*** Begin section ***

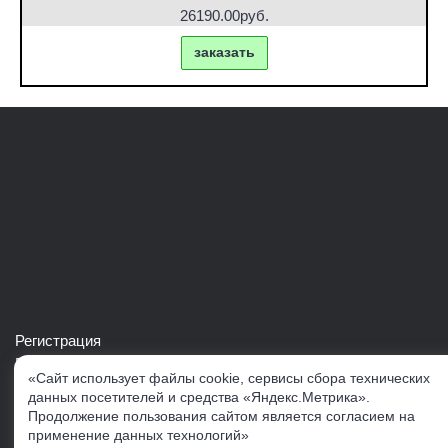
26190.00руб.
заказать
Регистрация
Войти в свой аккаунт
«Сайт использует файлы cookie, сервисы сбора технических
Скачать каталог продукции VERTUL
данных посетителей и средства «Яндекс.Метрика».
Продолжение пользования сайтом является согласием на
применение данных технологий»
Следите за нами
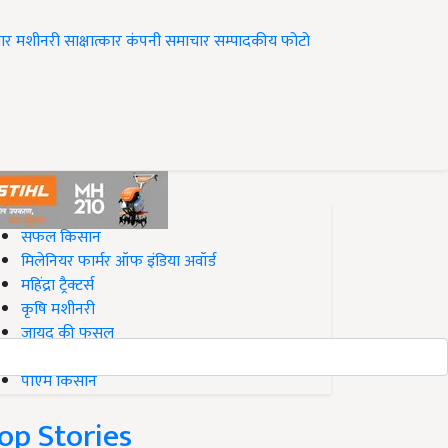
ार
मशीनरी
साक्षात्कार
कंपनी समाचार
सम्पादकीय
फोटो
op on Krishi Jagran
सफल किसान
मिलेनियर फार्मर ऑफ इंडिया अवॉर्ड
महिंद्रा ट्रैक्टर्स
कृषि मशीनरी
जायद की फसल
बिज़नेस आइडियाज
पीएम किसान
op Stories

*** End section ***

• _About this exercise_
Looking only at the data above, say how many of its lines contain the string "данных", and nothing more.

• _Reply to the exercise_
2